- **PROBLEM**: What is needed is an exact copy of the entries, with the pictures excluded.

[Collected data]
========================================================================

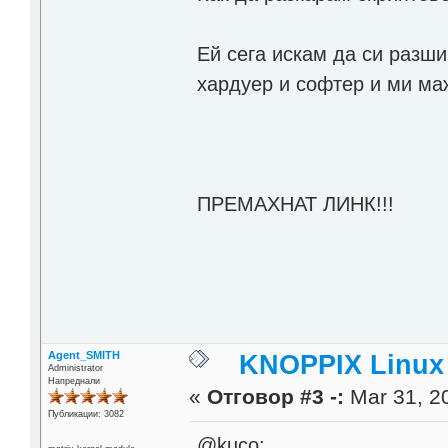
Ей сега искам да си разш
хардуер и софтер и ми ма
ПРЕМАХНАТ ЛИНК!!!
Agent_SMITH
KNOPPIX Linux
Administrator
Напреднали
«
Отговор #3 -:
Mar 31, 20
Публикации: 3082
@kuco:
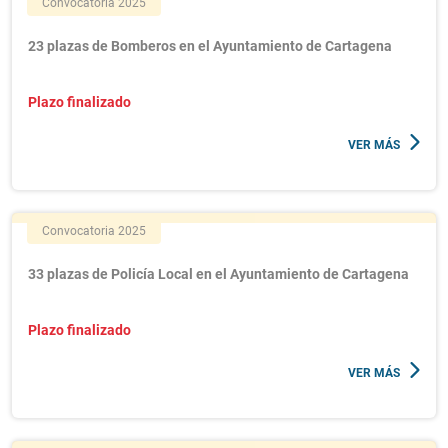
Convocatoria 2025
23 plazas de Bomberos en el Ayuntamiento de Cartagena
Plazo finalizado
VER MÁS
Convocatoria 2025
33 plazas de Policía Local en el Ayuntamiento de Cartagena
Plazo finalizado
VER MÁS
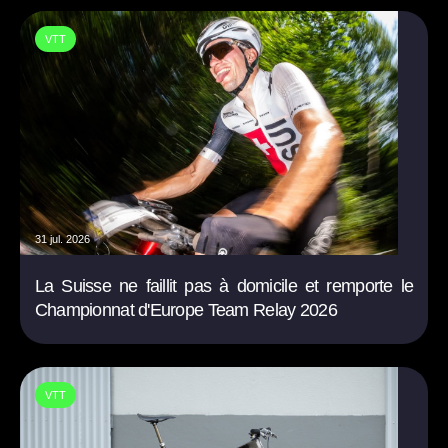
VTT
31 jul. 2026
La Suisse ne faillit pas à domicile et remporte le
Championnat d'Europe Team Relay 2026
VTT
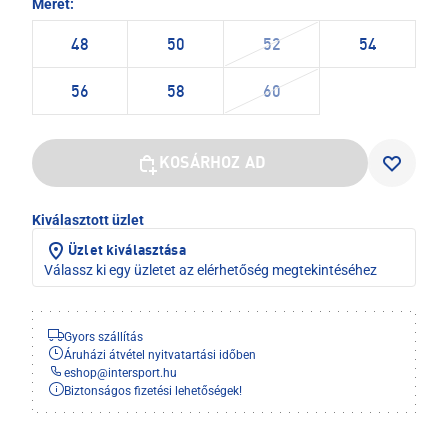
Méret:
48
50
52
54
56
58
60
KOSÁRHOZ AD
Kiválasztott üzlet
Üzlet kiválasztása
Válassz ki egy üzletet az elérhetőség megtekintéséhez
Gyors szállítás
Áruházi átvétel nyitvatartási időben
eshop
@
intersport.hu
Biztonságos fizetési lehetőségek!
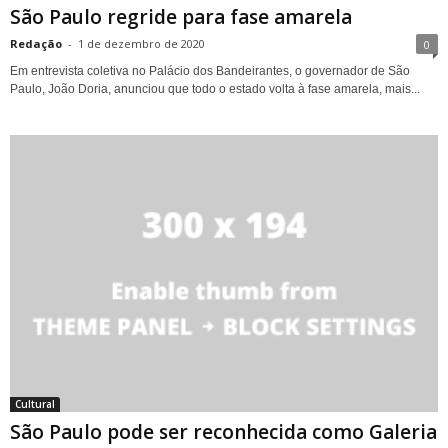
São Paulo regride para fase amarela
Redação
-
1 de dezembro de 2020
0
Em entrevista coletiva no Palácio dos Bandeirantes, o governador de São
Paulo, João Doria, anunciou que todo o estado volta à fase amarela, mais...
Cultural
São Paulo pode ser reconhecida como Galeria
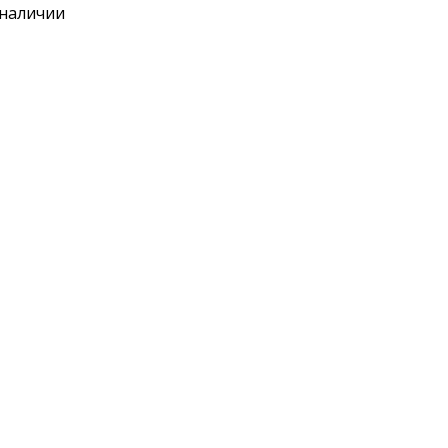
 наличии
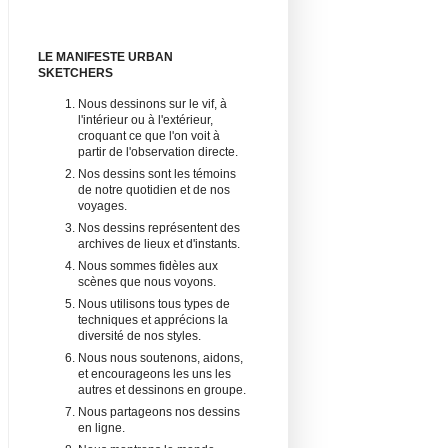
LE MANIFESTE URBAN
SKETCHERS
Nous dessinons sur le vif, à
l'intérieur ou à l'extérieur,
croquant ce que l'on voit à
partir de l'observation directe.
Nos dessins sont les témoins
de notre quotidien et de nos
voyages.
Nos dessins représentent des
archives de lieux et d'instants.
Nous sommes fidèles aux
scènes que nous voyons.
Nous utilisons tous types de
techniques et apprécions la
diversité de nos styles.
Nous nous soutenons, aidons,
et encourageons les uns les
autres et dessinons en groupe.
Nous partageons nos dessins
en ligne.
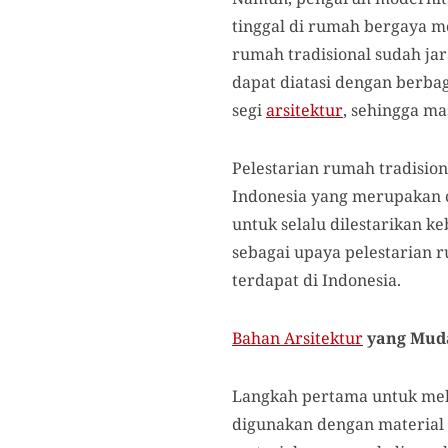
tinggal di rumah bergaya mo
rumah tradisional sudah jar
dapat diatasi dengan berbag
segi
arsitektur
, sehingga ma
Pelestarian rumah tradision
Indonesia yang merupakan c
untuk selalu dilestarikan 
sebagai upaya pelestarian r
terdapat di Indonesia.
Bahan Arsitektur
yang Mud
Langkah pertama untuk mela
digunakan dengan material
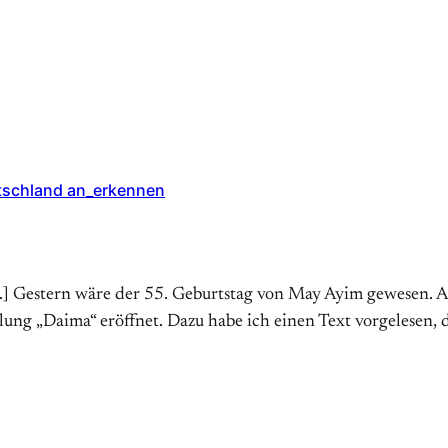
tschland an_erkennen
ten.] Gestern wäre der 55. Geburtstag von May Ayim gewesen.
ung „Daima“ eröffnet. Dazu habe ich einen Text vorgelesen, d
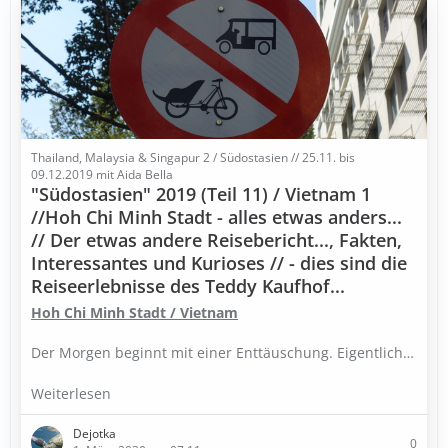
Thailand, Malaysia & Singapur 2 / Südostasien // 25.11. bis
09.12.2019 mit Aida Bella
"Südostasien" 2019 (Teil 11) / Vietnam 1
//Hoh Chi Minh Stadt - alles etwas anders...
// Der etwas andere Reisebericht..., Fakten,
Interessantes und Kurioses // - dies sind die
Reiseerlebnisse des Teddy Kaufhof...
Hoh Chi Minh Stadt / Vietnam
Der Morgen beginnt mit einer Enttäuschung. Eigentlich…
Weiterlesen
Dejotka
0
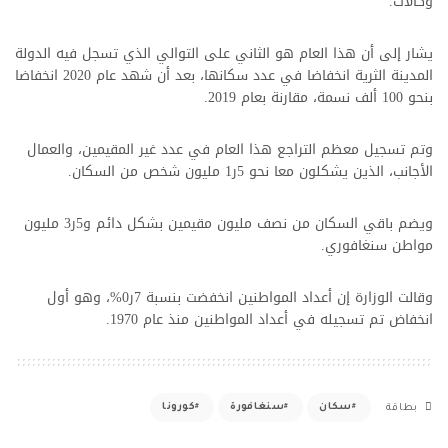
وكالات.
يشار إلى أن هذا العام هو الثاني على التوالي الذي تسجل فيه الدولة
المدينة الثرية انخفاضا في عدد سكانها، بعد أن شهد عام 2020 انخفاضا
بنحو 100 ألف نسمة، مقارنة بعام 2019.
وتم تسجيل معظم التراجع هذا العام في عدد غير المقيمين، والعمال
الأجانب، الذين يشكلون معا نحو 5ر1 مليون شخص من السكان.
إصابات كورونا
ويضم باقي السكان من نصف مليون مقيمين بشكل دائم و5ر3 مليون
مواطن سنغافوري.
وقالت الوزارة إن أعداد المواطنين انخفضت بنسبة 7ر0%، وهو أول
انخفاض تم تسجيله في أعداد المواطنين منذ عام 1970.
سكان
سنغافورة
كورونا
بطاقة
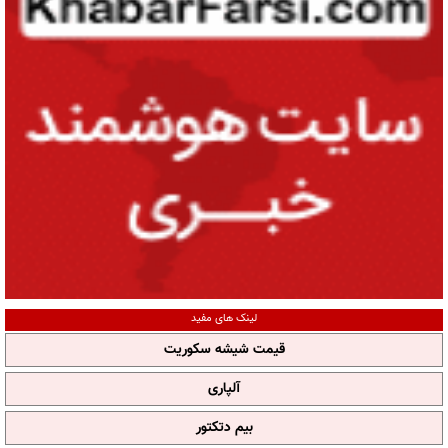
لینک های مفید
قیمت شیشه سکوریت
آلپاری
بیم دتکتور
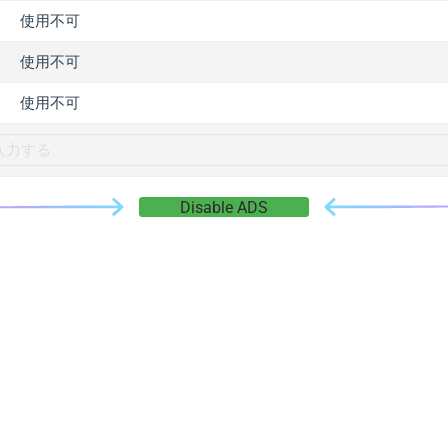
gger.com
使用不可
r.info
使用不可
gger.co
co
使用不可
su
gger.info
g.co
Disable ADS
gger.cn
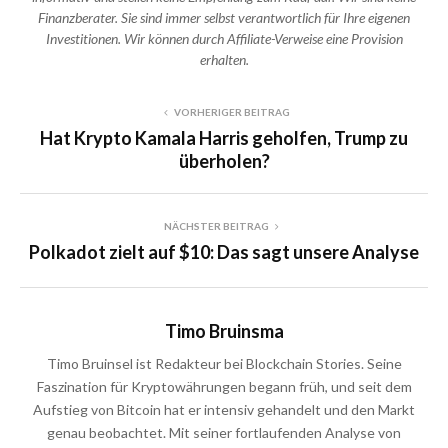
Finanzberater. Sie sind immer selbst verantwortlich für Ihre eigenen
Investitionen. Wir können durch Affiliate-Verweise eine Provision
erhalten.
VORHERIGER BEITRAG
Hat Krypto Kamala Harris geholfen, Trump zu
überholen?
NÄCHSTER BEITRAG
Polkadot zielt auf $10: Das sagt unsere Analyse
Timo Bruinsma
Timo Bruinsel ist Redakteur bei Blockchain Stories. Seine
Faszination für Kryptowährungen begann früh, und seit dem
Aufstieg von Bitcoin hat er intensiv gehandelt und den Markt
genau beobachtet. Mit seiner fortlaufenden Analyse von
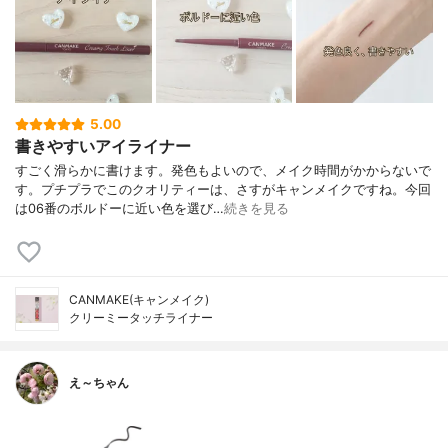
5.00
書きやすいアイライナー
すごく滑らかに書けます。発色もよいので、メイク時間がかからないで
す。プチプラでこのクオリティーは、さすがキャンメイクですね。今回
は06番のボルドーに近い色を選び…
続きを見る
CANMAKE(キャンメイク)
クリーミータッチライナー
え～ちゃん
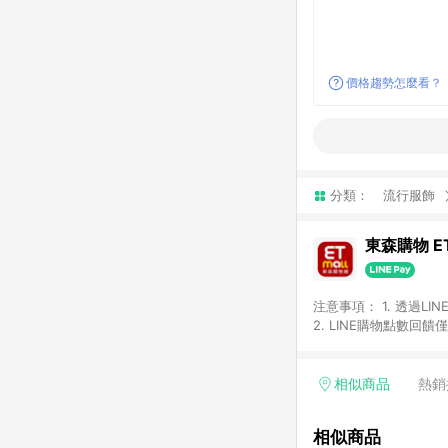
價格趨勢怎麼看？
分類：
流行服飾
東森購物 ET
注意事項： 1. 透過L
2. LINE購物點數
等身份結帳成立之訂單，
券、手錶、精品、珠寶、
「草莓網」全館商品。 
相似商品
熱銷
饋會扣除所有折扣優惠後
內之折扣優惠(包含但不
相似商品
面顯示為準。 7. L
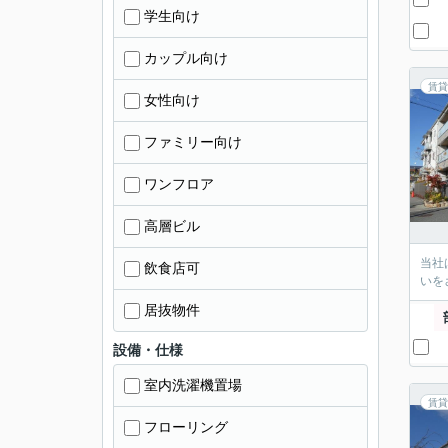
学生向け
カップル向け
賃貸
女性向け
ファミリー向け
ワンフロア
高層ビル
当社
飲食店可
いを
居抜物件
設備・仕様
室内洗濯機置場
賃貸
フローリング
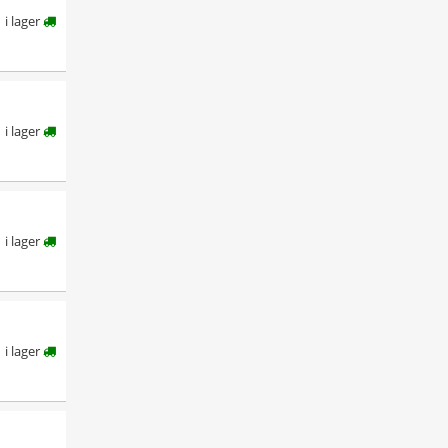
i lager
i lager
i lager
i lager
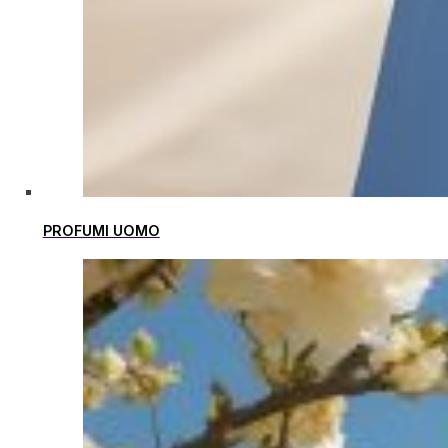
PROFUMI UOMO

========================================================================

- **WRITTEN SOLUTION**:
Ей сега искам да си разш
хардуер и софтер и ми ма
ПРЕМАХНАТ ЛИНК!!!
Agent_SMITH
KNOPPIX Linux
Administrator
Напреднали
«
Отговор #3 -:
Mar 31, 20
Публикации: 3082
@kuco:
Convocatoria 2025
23 plazas de Bomberos en el Ayuntamiento de Cartagena
Plazo finalizado
VER MÁS
Convocatoria 2025
33 plazas de Policía Local en el Ayuntamiento de Cartagena
Plazo finalizado
VER MÁS
VTT
31 jul. 2026
La Suisse ne faillit pas à domicile et remporte le
Championnat d'Europe Team Relay 2026
VTT
Méret:
48
50
52
54
56
58
60
KOSÁRHOZ AD
Kiválasztott üzlet
Üzlet kiválasztása
Válassz ki egy üzletet az elérhetőség megtekintéséhez
Gyors szállítás
Áruházi átvétel nyitvatartási időben
eshop
@
intersport.hu
Biztonságos fizetési lehetőségek!
São Paulo regride para fase amarela
Redação
-
1 de dezembro de 2020
0
Em entrevista coletiva no Palácio dos Bandeirantes, o governador de São
Paulo, João Doria, anunciou que todo o estado volta à fase amarela, mais...
Cultural
São Paulo pode ser reconhecida como Galeria
 наличии
LE MANIFESTE URBAN
SKETCHERS
Nous dessinons sur le vif, à
l'intérieur ou à l'extérieur,
croquant ce que l'on voit à
partir de l'observation directe.
Nos dessins sont les témoins
de notre quotidien et de nos
voyages.
Nos dessins représentent des
archives de lieux et d'instants.
Nous sommes fidèles aux
scènes que nous voyons.
Nous utilisons tous types de
techniques et apprécions la
diversité de nos styles.
Nous nous soutenons, aidons,
et encourageons les uns les
autres et dessinons en groupe.
Nous partageons nos dessins
en ligne.
tinggal di rumah bergaya mo
rumah tradisional sudah jar
dapat diatasi dengan berbag
segi
arsitektur
, sehingga ma
Pelestarian rumah tradision
Indonesia yang merupakan c
untuk selalu dilestarikan 
sebagai upaya pelestarian r
terdapat di Indonesia.
Bahan Arsitektur
yang Mud
Langkah pertama untuk mela
digunakan dengan material
tschland an_erkennen
ten.] Gestern wäre der 55. Geburtstag von May Ayim gewesen.
ung „Daima“ eröffnet. Dazu habe ich einen Text vorgelesen, d
Thailand, Malaysia & Singapur 2 / Südostasien // 25.11. bis
09.12.2019 mit Aida Bella
"Südostasien" 2019 (Teil 11) / Vietnam 1
//Hoh Chi Minh Stadt - alles etwas anders...
// Der etwas andere Reisebericht..., Fakten,
Interessantes und Kurioses // - dies sind die
Reiseerlebnisse des Teddy Kaufhof...
Hoh Chi Minh Stadt / Vietnam
Der Morgen beginnt mit einer Enttäuschung. Eigentlich…
Weiterlesen
Dejotka
0
وكالات.
يشار إلى أن هذا العام هو الثاني على التوالي الذي تسجل فيه الدولة
المدينة الثرية انخفاضا في عدد سكانها، بعد أن شهد عام 2020 انخفاضا
بنحو 100 ألف نسمة، مقارنة بعام 2019.
وتم تسجيل معظم التراجع هذا العام في عدد غير المقيمين، والعمال
الأجانب، الذين يشكلون معا نحو 5ر1 مليون شخص من السكان.
إصابات كورونا
ويضم باقي السكان من نصف مليون مقيمين بشكل دائم و5ر3 مليون
مواطن سنغافوري.
وقالت الوزارة إن أعداد المواطنين انخفضت بنسبة 7ر0%، وهو أول
انخفاض تم تسجيله في أعداد المواطنين منذ عام 1970.
سكان
سنغافورة
كورونا
بطاقة
لینک های مفید
قیمت شیشه سکوریت
آلپاری
بیم دتکتور
gger.com
使用不可
r.info
使用不可
gger.co
co
使用不可
su
gger.info
g.co
Disable ADS
gger.cn
Finanzberater. Sie sind immer selbst verantwortlich für Ihre eigenen
Investitionen. Wir können durch Affiliate-Verweise eine Provision
erhalten.
VORHERIGER BEITRAG
Hat Krypto Kamala Harris geholfen, Trump zu
überholen?
NÄCHSTER BEITRAG
Polkadot zielt auf $10: Das sagt unsere Analyse
Timo Bruinsma
Timo Bruinsel ist Redakteur bei Blockchain Stories. Seine
Faszination für Kryptowährungen begann früh, und seit dem
Aufstieg von Bitcoin hat er intensiv gehandelt und den Markt
genau beobachtet. Mit seiner fortlaufenden Analyse von
5.00
書きやすいアイライナー
すごく滑らかに書けます。発色もよいので、メイク時間がかからないで
す。プチプラでこのクオリティーは、さすがキャンメイクですね。今回
は06番のボルドーに近い色を選び…
続きを見る
CANMAKE(キャンメイク)
クリーミータッチライナー
え～ちゃん
價格趨勢怎麼看？
分類：
流行服飾
東森購物 ET
注意事項： 1. 透過L
2. LINE購物點數
等身份結帳成立之訂單，
券、手錶、精品、珠寶、
「草莓網」全館商品。 
相似商品
熱銷
饋會扣除所有折扣優惠後
內之折扣優惠(包含但不
相似商品
面顯示為準。 7. L
学生向け
カップル向け
賃貸
女性向け
ファミリー向け
ワンフロア
高層ビル
当社
飲食店可
いを
居抜物件
設備・仕様
室内洗濯機置場
賃貸
フローリング
i lager
i lager
i lager
i lager
PROFUMI UOMO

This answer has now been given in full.